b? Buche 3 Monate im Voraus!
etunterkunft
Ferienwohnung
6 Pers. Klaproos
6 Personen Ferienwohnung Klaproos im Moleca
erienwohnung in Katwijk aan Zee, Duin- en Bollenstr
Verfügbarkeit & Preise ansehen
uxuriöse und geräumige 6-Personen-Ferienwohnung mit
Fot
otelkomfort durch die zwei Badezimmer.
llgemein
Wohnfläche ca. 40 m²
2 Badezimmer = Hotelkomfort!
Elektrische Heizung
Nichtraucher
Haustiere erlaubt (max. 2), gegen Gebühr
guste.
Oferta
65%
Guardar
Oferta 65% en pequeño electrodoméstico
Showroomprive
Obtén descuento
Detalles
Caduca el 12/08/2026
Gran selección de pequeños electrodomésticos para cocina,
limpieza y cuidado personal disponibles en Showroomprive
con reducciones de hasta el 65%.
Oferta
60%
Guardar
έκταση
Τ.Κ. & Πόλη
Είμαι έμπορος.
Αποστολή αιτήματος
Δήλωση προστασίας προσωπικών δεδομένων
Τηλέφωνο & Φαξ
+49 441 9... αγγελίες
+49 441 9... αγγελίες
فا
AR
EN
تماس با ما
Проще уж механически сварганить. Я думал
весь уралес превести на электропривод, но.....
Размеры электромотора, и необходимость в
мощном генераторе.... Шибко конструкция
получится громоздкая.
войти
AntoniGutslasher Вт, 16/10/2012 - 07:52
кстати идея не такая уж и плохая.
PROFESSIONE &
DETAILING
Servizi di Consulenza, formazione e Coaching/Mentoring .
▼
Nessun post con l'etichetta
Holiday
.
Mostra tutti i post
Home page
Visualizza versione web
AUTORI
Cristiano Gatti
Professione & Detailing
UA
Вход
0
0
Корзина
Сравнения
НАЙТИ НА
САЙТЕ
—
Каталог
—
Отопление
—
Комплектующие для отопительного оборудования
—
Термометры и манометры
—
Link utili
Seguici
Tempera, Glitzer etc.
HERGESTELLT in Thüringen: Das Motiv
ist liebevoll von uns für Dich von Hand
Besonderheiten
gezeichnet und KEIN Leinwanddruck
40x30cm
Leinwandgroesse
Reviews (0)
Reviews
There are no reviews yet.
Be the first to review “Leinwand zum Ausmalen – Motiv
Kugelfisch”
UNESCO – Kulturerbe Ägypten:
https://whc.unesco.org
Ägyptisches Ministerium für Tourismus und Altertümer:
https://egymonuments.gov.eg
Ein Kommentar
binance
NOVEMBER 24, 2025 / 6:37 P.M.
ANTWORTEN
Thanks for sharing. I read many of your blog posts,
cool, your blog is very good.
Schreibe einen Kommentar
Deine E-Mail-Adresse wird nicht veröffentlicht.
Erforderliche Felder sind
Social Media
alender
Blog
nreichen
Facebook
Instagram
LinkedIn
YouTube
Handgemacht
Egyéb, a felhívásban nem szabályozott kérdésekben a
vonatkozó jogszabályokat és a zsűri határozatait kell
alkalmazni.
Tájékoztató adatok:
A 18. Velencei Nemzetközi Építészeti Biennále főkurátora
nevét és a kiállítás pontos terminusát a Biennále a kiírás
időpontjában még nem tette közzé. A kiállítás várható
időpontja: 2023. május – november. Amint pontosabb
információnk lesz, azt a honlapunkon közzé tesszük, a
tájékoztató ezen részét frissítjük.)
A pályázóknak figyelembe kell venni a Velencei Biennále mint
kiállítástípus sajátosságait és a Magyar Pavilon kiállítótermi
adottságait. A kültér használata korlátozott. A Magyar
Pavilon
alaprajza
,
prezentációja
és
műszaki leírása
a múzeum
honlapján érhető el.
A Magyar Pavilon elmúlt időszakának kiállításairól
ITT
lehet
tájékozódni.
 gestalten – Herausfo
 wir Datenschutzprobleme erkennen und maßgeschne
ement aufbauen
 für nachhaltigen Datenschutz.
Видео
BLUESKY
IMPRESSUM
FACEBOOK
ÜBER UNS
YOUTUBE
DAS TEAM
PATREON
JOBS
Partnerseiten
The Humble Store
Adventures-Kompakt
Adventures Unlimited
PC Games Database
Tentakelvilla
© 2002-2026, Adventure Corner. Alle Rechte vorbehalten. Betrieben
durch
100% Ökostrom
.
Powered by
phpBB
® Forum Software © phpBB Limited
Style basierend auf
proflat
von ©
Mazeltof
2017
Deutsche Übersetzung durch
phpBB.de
----------------
● **WORK INSTRUCTION**:
In the listing, find every line with the word "Showroomprive" and return it.

● **SOLUTION FOR THIS PROBLEM**:
Showroomprive
limpieza y cuidado personal disponibles en Showroomprive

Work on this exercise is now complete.